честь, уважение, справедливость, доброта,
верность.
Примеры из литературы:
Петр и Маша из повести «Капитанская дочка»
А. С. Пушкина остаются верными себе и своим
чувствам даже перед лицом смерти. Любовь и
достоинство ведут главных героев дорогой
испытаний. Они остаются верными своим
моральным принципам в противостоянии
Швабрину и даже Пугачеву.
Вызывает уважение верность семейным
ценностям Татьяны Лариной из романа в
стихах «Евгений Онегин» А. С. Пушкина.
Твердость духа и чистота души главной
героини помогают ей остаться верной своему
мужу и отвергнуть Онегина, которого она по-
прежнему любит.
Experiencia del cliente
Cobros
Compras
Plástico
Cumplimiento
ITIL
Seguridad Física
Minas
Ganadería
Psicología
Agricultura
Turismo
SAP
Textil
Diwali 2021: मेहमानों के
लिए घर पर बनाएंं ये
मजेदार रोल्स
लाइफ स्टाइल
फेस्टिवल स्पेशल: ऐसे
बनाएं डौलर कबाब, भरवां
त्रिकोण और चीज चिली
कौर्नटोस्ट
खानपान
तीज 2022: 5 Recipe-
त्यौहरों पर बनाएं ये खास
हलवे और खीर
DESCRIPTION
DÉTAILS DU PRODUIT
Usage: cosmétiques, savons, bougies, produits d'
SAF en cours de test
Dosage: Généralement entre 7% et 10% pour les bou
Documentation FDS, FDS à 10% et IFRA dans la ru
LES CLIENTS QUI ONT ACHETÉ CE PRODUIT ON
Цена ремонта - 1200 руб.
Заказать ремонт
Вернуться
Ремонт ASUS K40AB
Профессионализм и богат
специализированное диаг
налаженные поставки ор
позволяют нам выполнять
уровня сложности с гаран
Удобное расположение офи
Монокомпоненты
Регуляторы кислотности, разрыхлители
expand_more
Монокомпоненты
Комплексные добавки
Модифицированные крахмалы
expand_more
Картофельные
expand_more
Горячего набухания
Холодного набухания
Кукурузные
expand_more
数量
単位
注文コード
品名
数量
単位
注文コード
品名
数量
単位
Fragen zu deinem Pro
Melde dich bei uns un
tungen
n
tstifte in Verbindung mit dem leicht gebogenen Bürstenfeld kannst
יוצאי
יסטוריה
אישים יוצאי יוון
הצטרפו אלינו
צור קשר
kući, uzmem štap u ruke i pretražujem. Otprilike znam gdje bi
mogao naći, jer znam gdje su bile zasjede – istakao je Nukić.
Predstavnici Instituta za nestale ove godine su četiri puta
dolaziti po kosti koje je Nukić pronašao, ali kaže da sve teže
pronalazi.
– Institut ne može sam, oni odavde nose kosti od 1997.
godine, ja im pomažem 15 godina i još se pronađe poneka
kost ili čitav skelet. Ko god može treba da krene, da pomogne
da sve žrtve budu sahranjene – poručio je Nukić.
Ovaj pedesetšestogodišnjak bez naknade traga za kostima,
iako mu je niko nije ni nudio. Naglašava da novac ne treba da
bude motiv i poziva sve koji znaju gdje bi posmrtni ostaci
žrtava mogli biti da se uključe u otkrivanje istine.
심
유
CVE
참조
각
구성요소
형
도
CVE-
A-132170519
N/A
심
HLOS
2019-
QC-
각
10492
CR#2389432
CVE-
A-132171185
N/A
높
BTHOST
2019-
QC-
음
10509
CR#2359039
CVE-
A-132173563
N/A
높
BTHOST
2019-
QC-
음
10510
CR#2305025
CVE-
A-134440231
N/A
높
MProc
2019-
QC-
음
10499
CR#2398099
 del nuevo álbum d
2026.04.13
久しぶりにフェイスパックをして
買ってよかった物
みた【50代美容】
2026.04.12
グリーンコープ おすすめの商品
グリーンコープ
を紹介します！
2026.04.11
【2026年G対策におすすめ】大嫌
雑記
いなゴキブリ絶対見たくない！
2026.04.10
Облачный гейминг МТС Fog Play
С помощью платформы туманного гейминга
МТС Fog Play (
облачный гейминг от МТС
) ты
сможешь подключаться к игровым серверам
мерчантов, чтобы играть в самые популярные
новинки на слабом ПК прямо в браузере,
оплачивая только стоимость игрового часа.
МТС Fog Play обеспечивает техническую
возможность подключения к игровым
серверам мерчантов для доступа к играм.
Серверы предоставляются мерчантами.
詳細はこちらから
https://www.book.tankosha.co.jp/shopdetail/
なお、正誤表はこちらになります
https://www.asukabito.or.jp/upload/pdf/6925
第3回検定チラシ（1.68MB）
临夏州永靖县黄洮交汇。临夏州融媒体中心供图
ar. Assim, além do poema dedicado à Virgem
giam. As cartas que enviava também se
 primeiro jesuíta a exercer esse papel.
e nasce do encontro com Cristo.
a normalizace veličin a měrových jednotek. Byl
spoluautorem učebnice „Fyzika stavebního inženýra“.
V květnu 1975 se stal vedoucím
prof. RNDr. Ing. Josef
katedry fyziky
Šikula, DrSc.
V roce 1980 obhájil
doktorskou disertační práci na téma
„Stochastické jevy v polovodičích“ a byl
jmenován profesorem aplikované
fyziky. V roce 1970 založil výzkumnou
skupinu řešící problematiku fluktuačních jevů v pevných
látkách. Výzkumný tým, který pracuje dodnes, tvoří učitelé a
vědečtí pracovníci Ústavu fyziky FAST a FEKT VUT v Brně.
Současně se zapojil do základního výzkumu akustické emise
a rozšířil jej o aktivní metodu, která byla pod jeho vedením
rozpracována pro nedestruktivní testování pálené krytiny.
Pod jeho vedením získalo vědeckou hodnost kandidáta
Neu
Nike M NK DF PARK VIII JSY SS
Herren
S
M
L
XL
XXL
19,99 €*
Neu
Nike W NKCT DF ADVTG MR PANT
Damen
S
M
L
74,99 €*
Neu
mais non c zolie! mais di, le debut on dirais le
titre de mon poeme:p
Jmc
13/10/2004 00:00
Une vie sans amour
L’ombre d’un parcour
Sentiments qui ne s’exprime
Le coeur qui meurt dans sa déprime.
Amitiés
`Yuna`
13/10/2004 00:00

────────────────

TASK PROMPT:
Print the records above verbatim from their first line to the line containing "Швабрину и даже Пугачеву.", both included, and stop there.

RESULT OF THIS TASK:
честь, уважение, справедливость, доброта,
верность.
Примеры из литературы:
Петр и Маша из повести «Капитанская дочка»
А. С. Пушкина остаются верными себе и своим
чувствам даже перед лицом смерти. Любовь и
достоинство ведут главных героев дорогой
испытаний. Они остаются верными своим
моральным принципам в противостоянии
Швабрину и даже Пугачеву.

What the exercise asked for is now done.